At Home in Tuscany
Borgo di Vagli, the hamlet between the valleys.
Even in a part of the world renowned for its beauty, Borgo di Vagli stands out. Clinging to the densely wooded hills 20 minutes east of Cortona in Tuscany, the humble 14th-century hamlet has been transformed into an exquisite getaway and residence, a place of rare architectural integrity, transcendent views, and delicious food.

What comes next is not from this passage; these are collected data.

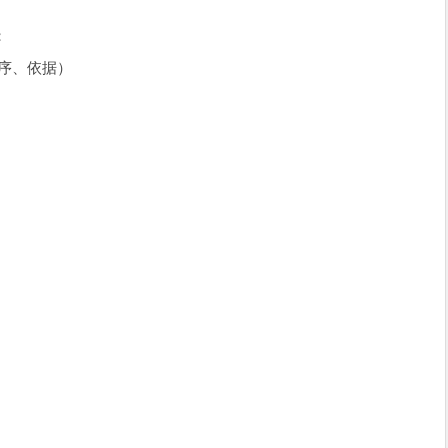
：
序、依据）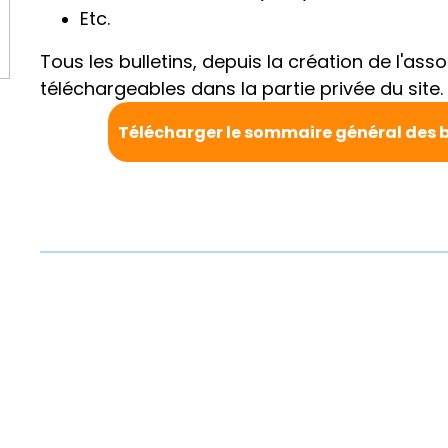
Etc.
Tous les bulletins, depuis la création de l'asso
téléchargeables dans la partie privée du site. 
aux adhérents.
Télécharger le sommaire général des b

The driving force behind this unique project, a Turin-born architect, developer, and civil engineer named Fulvio Di Rosa, is a man on a self-imposed mission to not just restore sites such as Borgo but also to bring them back to life. Throughout the process, his emphasis is on authenticity, minimal intervention, and trying to figure out what the original builders would have done, to get into their minds and respond accordingly. Though the stone cabins that make up Borgo are state of the art in terms of safety, technology, and domestic amenities, they look and feel like something from an earlier age.
“When we arrived, only the donkeys were here,” the affable Di Rosa recalls. “The place was falling apart and completely overgrown.” The hamlet is made up of a cluster of 10 stone buildings of varying sizes, some free-standing, some interconnected. Clearly, they were built by hand, a laborious exercise of piling rock upon rock. Even the “shingles” on the roofs are slabs of slate, used pretty much as they were found.

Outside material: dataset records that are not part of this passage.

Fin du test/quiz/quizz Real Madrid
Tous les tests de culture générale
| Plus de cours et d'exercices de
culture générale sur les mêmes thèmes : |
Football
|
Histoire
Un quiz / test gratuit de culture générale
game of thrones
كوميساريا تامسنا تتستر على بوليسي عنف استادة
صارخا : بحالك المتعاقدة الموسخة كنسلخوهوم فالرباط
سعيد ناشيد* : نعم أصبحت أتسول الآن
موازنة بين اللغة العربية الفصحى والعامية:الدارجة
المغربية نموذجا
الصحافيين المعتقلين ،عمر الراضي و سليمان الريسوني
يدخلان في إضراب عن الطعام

Originally, the ground floor would have been occupied by livestock—sheep and goats as well as donkeys. People lived above. Presiding over the compact community is a watch tower that reaches several storeys high. It is also made of stone and has now been transformed into a trattoria.
“The intention was to let it be as it has always been,” Di Rosa says of Borgo di Vagli, which translates as “between the valleys”. “You have to be humble. The less you recognize the architect behind the project, the better. It’s a matter of tidying up and putting things back.”
But because the intention was to restore the buildings and sell them as a fractional ownership resort, they had to be brought up to contemporary safety standards. That meant introducing earthquake and fire protection, power, insulation, and the like. The law in Tuscany is strict but understanding of the historic-building restorers’ situation.
That didn’t mitigate the need to scour the region and beyond for old wooden beams and aged stone to use in the restoration. The materials that aren’t sympathetic to Borgo’s ancient aesthetic—like the concrete beams that provide extra support—are hidden away and out of sight. The terracotta comes from nearby Siena and the plaster is a special chalk-based mix that Di Rosa insists upon.
Borgo di Vagli is a demonstration of the power of restoration. Despite having been completely remade, this once-abandoned enclave is still at one within its rugged landscape.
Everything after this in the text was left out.